Problem to work on ->
Across the data below, how many lines hold "electrónico"? Answer with that number and nothing else.

Study material ->

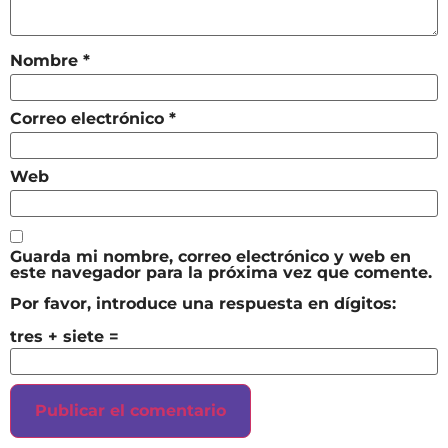
Nombre
*
Correo electrónico
*
Web
Guarda mi nombre, correo electrónico y web en
este navegador para la próxima vez que comente.
Por favor, introduce una respuesta en dígitos:
tres + siete =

Problem solution ->
2